Myriads have Come to this battle-ground,
With a valiant arm and a name renowned,
And have fallen vanquished, to rise no more,
Ere the sun was set, or the day half o'er.

Dost thou bring with thee hither a dauntless will,
An ardent soul that no blast can chill;
Thy shield of Faith hast thou tried and proved;
Canst thou say to the mountain — ' Be thou moved;'
In thy hand does the sword of truth flame bright;
Is thy banner emblazoned — 'For God and the Right;'
In the might of prayer, dost thou strive and plead?
Never had warrior greater need.
Unseen foes in thy pathway hide;
Thou art encompassed on every side.
There Pleasure waits, with her syren train,
Her poison flowers and her hidden chain;
Hope, with her Dead Sea fruits, is there;
Sin is spreading her gilded snare;
Flattery courts, with her hollow smiles;
Passion with silvery tone beguiles;
Love and Friendship their charmed spells weave:
Trust not too deeply, they may deceive.
Disease with a ruthless hand would smite,
and Care spread o'er thee a with'ring blight;
Hate and Envy, with visage black,
And the serpent Slander are on thy track;
Guilt and Falsehood, Remorse and Pride,
Doubt and Despair in thy pathway glide;
Haggard Want, in her demon joy,
Waits to degrade thee and then destroy;
Palsied Age in the distance lies,
And watches his victim with rayless eyes;
And Death, the insatiate, is hovering near,
To snatch from they grasp all thou holdest dear.
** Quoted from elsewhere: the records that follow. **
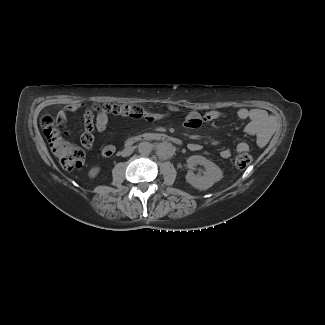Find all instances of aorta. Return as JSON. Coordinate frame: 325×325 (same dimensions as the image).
Returning a JSON list of instances; mask_svg holds the SVG:
<instances>
[{
	"label": "aorta",
	"mask_w": 325,
	"mask_h": 325,
	"mask_svg": "<svg viewBox=\"0 0 325 325\" xmlns=\"http://www.w3.org/2000/svg\"><path fill=\"white\" fill-rule=\"evenodd\" d=\"M138 151L142 155H148L152 151V144L149 142H141L138 145Z\"/></svg>",
	"instance_id": "762f6f07"
}]
</instances>
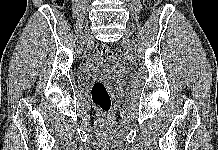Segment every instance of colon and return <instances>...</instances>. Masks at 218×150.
<instances>
[{
  "instance_id": "obj_1",
  "label": "colon",
  "mask_w": 218,
  "mask_h": 150,
  "mask_svg": "<svg viewBox=\"0 0 218 150\" xmlns=\"http://www.w3.org/2000/svg\"><path fill=\"white\" fill-rule=\"evenodd\" d=\"M55 2L58 5L64 4V0H55ZM144 2L150 10H155L160 0H144ZM96 55L99 59L104 61H111L114 57L112 49L103 43L96 47ZM91 98L93 103L103 112H108L111 109L112 98L104 82H94L91 88Z\"/></svg>"
}]
</instances>
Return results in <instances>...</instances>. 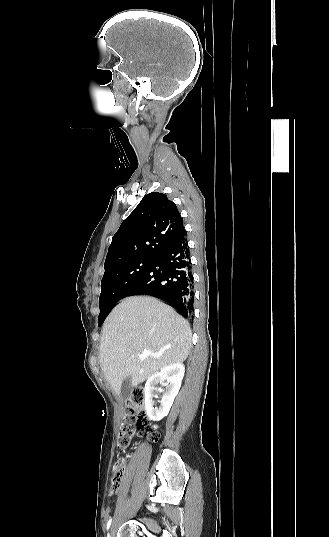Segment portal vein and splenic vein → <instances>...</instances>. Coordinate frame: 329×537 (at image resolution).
Segmentation results:
<instances>
[{"mask_svg": "<svg viewBox=\"0 0 329 537\" xmlns=\"http://www.w3.org/2000/svg\"><path fill=\"white\" fill-rule=\"evenodd\" d=\"M148 355H154V356H156L155 354H152V353L147 352V353H144V354L139 355L138 358H139V360L143 361V360L146 359V357H147Z\"/></svg>", "mask_w": 329, "mask_h": 537, "instance_id": "18ae733b", "label": "portal vein and splenic vein"}]
</instances>
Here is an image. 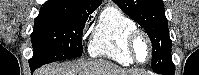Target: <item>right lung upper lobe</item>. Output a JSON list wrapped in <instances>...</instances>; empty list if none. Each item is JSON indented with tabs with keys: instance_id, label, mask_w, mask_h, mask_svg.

No skill may avail, and no ambush hide,
In the open field must the champion bide,
And face to face, and hand to hand,
Alone in his valor confront that band.
In war with these phantoms that gird him round,
No limbs dissevered may strew the ground;
No blood may flow, andno mortal ear
The groans of the wounded heart may hear,
As it struggles and writhes in their dread control,
As the iron enters the riven soul.
But the youthful form grows wasted and weak,
And sunken and wan is the rounded cheek;
The brow is furrowed, but not with years;
The eye is dimmed with its secret tears,
And streaked with white is the raven hair:
These are the tokens of conflict there.

The battle is over; the hero goes,
Scarred and worn, to his last repose.
He has won the day, he has conquered Doom,
He has sunk unknown to his nameless tomb.
For the victor's glory no voices plead,
Fame has no echo, and earth no meed.
But the guardian angels are hovering near;
They have watched unseen o'er the conflict here,
And they bear him now, on their wings away,
To a realm of peace, — to a cloudless day.
Ended now is the earthly strife,
And his brow is crowned with the Crown of Life.